FAS-XAI: Fuzzy and Explainable AI for Interpretable Vetting of Kepler Exoplanet Candidates

The detection of exoplanets in space-based photometry relies on identifying periodic transit signatures in stellar light curves. The Kepler Threshold Crossing Events (TCE) catalog collects all periodic dimming signals detected by the pipeline, while the Kepler Objects of Interest (KOI) catalog provides vetted dispositions (CONFIRMED, CANDIDATE, FALSE POSITIVE). However, the pathway from raw TCE detections to KOI classifications remains ambiguous in many borderline cases. We introduce FAS-XAI, a framework that integrates Fuzzy C-Means (FCM) clustering, supervised learning, and explainable AI (XAI) to improve transparency in exoplanet candidate classification. FCM applied to TCE parameters (period, duration, depth, and SNR) reveals three meaningful regimes in the transit-signal space and quantifies ambiguity through fuzzy memberships.
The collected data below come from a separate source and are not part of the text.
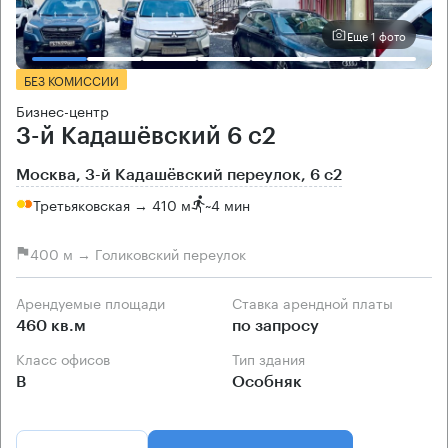
Еще 1 фото
БЕЗ КОМИССИИ
Бизнес-центр
3-й Кадашёвский 6 с2
Москва, 3-й Кадашёвский переулок, 6 с2
Третьяковская → 410 м
~
4 мин
400 м → Голиковский переулок
Арендуемые площади
Ставка арендной платы
460 кв.м
по запросу
Класс офисов
Тип здания
B
Особняк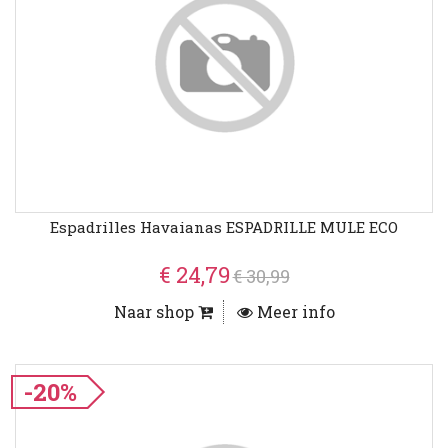
Espadrilles Havaianas ESPADRILLE MULE ECO
€ 24,79
€ 30,99
Naar shop
Meer info
-20%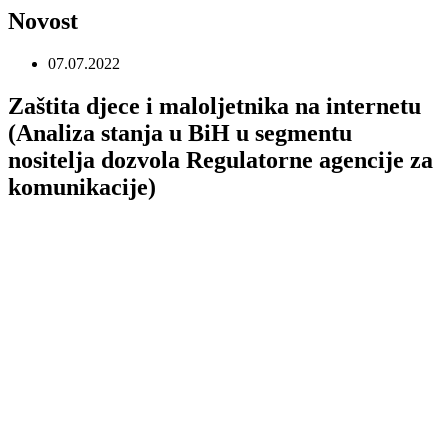
Novost
07.07.2022
Zaštita djece i maloljetnika na internetu
(Analiza stanja u BiH u segmentu
nositelja dozvola Regulatorne agencije za
komunikacije)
Linking these clusters to KOI dispositions highlights a progressive consolidation of confirmed planets within the high-SNR, medium-duration regime. A supervised XGBoost classifier trained on KOI labels and augmented with fuzzy memberships achieves strong performance (Accuracy = 0.73, Macro F1 = 0.69, ROC–AUC = 0.855), clearly separating CONFIRMED and FALSE POSITIVE objects while appropriately reflecting the transitional nature of CANDIDATES. SHAP, LIME, and ELI5 provide consistent global and local attributions, identifying period, duration, depth, SNR, and fuzzy ambiguity as the key explanatory features. Finally, stellar parameters from Kepler DR25 validate the physical plausibility of the detected regimes, demonstrating that FAS-XAI captures astrophysically meaningful patterns rather than purely statistical structures. Overall, the framework illustrates how fuzzy logic and explainable AI can jointly enhance the interpretability and scientific rigor of exoplanet vetting pipelines.